Le 48 rue du Four (1° étage) :


 


 


 


A l’origine du CNR, une logique : celle de l’unification des mouvements de Résistance entamée dès janvier 42 quand de Gaulle envoie Jean Moulin en zone non occupée avec, pour mission, de rallier à la France Libre les 3 principaux mouvements de Résistance : Combat, Libération-Sud et Franc-Tireur. Il n’est alors question que d’unir les mouvements de Résistance ce qui exclue les syndicats et les partis politiques qui, aux yeux de la majorité des Français, sont associés à la III° République et disqualifiés par la défaite de 1940. Les débuts sont difficiles, chacun tenant à sa liberté d’action.

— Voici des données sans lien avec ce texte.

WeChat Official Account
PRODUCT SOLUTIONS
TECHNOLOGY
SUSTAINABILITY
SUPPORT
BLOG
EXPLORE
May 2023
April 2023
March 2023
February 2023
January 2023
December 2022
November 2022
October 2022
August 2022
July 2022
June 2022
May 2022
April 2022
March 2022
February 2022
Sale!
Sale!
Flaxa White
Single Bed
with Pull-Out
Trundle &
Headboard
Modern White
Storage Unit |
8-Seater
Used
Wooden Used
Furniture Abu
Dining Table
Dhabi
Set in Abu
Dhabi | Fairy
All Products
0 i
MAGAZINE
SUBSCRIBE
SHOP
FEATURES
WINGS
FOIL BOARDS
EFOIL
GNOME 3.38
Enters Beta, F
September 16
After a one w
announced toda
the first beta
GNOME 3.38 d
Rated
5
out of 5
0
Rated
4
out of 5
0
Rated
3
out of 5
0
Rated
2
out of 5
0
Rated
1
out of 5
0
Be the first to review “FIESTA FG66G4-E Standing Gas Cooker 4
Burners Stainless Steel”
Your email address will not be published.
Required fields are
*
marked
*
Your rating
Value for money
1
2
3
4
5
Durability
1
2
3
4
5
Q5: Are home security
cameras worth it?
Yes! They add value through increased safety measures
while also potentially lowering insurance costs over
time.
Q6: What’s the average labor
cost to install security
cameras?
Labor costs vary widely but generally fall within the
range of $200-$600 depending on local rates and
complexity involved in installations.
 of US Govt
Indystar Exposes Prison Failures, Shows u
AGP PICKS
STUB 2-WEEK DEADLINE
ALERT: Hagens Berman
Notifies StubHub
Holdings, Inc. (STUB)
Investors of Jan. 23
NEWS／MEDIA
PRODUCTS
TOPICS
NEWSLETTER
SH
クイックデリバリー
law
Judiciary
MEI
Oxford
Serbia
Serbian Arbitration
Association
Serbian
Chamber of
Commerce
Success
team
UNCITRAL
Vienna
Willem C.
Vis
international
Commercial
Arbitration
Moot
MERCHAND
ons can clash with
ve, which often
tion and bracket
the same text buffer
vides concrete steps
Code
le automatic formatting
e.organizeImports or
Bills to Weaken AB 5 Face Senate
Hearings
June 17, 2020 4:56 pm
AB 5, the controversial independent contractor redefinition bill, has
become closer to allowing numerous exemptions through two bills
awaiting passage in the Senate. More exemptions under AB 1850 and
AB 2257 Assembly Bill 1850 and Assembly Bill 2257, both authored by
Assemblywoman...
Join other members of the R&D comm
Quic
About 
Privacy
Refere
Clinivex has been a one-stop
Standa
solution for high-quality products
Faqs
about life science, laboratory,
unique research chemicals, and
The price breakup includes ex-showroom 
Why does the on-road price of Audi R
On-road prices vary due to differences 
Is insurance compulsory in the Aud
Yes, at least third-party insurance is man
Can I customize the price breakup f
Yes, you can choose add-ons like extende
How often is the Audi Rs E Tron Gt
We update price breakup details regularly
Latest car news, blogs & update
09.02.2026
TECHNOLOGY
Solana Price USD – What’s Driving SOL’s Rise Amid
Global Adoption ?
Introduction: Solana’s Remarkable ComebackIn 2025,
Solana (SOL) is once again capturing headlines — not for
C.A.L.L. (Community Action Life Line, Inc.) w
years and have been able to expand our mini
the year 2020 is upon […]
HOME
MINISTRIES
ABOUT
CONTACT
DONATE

Le débarquement allié en Afrique du Nord en novembre 42 modifie la donne politique. Par détestation de de Gaulle, le président américain Roosevelt nomme à Alger l’amiral Darlan, pétainiste et collaborateur qu’il remplace après son assassinat le 24/12/42 par le général Giraud, rival déclaré du chef de la France Libre. Pour la France Libre, il devient urgent d’asseoir sa légitimité sur une représentation plus large : le Conseil doit s’ouvrir aux représentants de la nation pourvu qu’ils aient donné la preuve de leur esprit résistant. 


Le CNR sera donc constitué de 16 représentants : 8 de mouvements - Ceux de la Libération, Ceux de la Résistance, Combat, Front national, Libération-Nord, Libération-Sud, Organisation Civile et Militaire, Franc-Tireur- 6 de partis politiques -Alliance démocratique, Fédération républicaine, PC, Parti démocrate populaire, Parti radical-socialiste, PS- et 2 pour les syndicats : CFTC et CGT.

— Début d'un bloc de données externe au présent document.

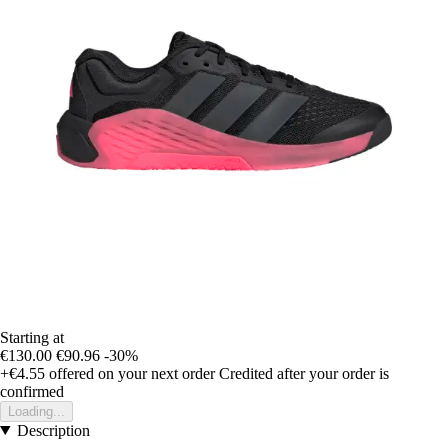
Starting at
€130.00
€90.96
-30%
+€4.55
offered on your next order
Credited after your order is
confirmed
Loading...
Description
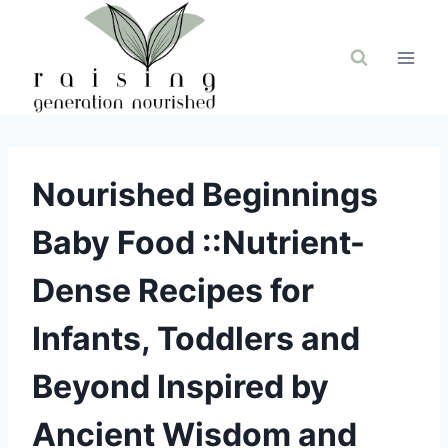
Skip
to
content
Nourished Beginnings
Baby Food ::Nutrient-
Dense Recipes for
Infants, Toddlers and
Beyond Inspired by
Ancient Wisdom and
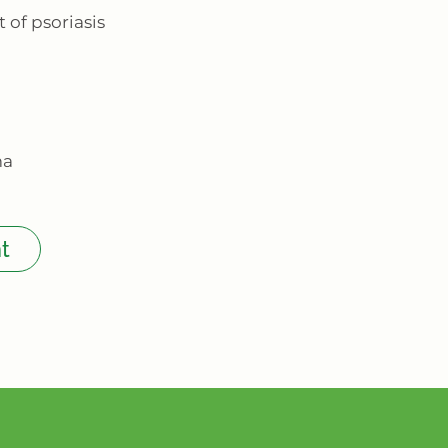
 of psoriasis
ma
t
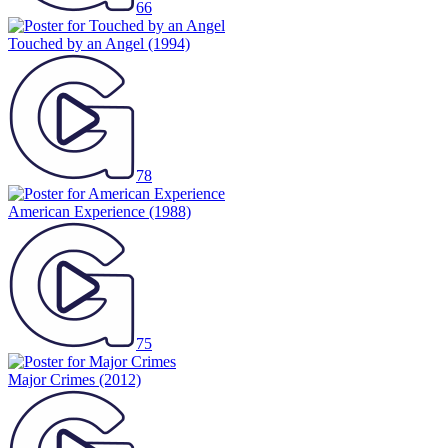
66
Touched by an Angel
(1994)
78
American Experience
(1988)
75
Major Crimes
(2012)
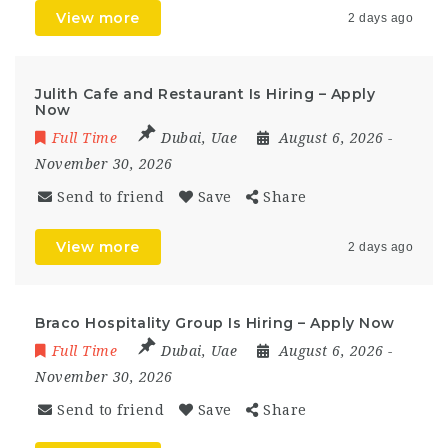
View more
2 days ago
Julith Cafe and Restaurant Is Hiring – Apply
Now
Full Time
Dubai
,
Uae
August 6, 2026
-
November 30, 2026
Send to friend
Save
Share
View more
2 days ago
Braco Hospitality Group Is Hiring – Apply Now
Full Time
Dubai
,
Uae
August 6, 2026
-
November 30, 2026
Send to friend
Save
Share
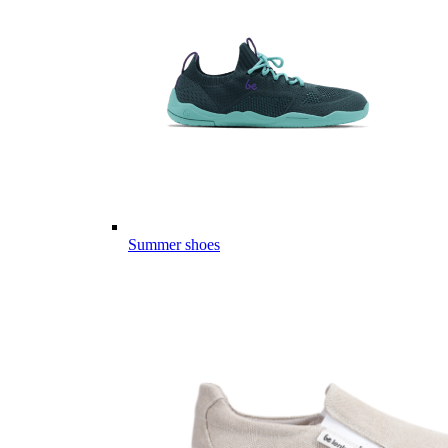
Summer shoes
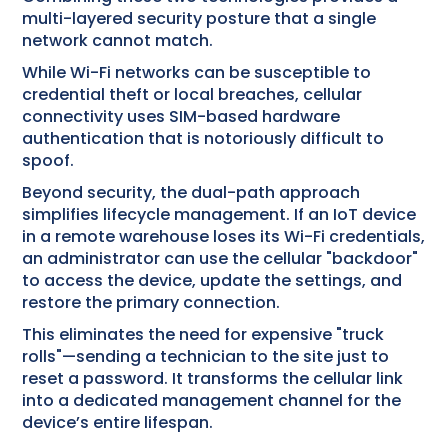
multi-layered security posture that a single
network cannot match.
While Wi-Fi networks can be susceptible to
credential theft or local breaches, cellular
connectivity uses SIM-based hardware
authentication that is notoriously difficult to
spoof.
Beyond security, the dual-path approach
simplifies lifecycle management. If an IoT device
in a remote warehouse loses its Wi-Fi credentials,
an administrator can use the cellular "backdoor"
to access the device, update the settings, and
restore the primary connection.
This eliminates the need for expensive "truck
rolls"—sending a technician to the site just to
reset a password. It transforms the cellular link
into a dedicated management channel for the
device’s entire lifespan.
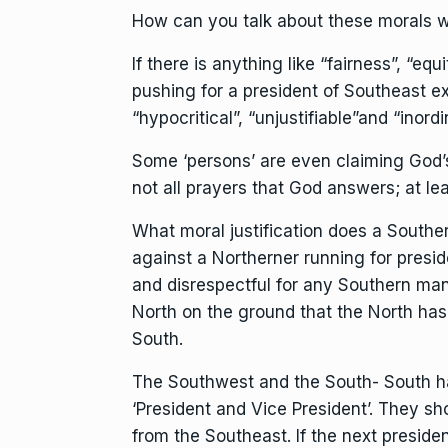
How can you talk about these morals w
If there is anything like “fairness”, “equ
pushing for a president of Southeast ex
“hypocritical”, “unjustifiable”and “inordi
Some ‘persons’ are even claiming God’s 
not all prayers that God answers; at lea
What moral justification does a Souther
against a Northerner running for preside
and disrespectful for any Southern man 
North on the ground that the North has
South.
The Southwest and the South- South ha
‘President and Vice President’. They sh
from the Southeast. If the next presid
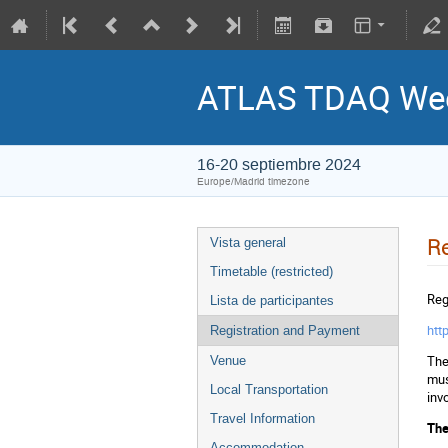
ATLAS TDAQ Week
16-20 septiembre 2024
Europe/Madrid timezone
Re
Vista general
Timetable (restricted)
Regi
Lista de participantes
htt
Registration and Payment
The
Venue
mus
Local Transportation
inv
Travel Information
The
Accommodation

Photo du CNR (août 1944) :


 


 


Au cours de cette même réunion, Jean Moulin rappelle les objectifs du Conseil : * faire la guerre, * rendre la parole au peuple français, * rétablir les libertés républicaines dans un Etat garantissant la justivce sociale, * travailler avec les Alliés à l’établissement d’une collaboration internationale économique et spirituelle dans un monde où la France retrouverait son prestige. Puis est lu le message du chef de la France Libre : de Gaulle prône l’unité dans l’action pour " notre intérêt immédiat, notre grandeur de demain et même notre indépendance".

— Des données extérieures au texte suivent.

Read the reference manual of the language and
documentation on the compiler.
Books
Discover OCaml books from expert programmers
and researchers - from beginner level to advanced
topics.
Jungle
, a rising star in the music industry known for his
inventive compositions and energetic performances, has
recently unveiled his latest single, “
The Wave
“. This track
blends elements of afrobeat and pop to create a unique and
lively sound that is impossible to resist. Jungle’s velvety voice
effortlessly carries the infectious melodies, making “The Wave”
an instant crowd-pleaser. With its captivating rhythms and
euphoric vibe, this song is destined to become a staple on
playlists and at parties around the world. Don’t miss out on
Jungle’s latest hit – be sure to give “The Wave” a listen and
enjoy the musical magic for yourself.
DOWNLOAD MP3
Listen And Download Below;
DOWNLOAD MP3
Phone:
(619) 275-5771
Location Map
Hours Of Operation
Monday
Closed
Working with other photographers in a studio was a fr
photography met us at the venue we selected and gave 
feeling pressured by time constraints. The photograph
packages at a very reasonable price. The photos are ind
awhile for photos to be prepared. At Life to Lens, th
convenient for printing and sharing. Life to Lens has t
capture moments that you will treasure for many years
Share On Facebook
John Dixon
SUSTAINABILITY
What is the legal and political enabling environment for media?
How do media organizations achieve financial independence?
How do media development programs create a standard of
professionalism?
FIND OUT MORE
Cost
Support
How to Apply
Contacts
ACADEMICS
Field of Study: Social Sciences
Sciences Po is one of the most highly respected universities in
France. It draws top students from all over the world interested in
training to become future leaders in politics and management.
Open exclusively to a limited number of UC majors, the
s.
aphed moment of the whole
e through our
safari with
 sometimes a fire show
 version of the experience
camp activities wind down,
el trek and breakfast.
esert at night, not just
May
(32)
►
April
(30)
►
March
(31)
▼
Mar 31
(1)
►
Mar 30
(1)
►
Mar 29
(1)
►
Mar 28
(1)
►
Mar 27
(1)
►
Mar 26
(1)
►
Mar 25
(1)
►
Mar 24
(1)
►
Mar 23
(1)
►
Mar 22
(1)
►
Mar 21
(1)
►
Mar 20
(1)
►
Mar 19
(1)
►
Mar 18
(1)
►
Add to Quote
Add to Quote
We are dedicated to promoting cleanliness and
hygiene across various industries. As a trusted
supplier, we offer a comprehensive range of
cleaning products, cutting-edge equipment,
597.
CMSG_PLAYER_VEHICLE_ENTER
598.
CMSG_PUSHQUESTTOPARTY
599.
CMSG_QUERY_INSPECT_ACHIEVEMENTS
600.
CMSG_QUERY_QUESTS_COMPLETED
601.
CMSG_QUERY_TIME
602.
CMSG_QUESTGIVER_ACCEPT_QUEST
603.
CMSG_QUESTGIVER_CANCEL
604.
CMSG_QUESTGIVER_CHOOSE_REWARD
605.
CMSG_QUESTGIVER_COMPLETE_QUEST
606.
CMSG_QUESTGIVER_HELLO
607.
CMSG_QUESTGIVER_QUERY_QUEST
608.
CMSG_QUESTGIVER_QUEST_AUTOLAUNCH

Jean Moulin sera arrêté le 21 juin à Caluire (banlieue lyonnaise) par la Gestapo de Klaus Barbie et décédera vraisemblablement le 8 juillet :


 


De mouvement militaire, la Résistance avait maintenant une identité politique. Identité qui sera renforcée avec la rédaction pendant l’hiver 43-44 du "Programme d’action de la Résistance", programme qui servira à reconstruire la République, les libertés et la démocratie à la Libération. 


Lire le programme diffusé entre mars et août 1944, dans des journaux clandestins et sous forme de tracts :


http://www.citoyen-lambda.fr/ZCi-CNR-Programme.html 


 http://www.citoyen-lambda.fr/ZCi-CNR-Programme.html


 


Pour le Conseil, la reconstruction du pays s’identifiait à une refondation et allait de pair avec l’ émancipation du citoyen, toutes thématiques que l’on retrouvera dans la Déclaration Universelle des Droits de l’Homme de 1948.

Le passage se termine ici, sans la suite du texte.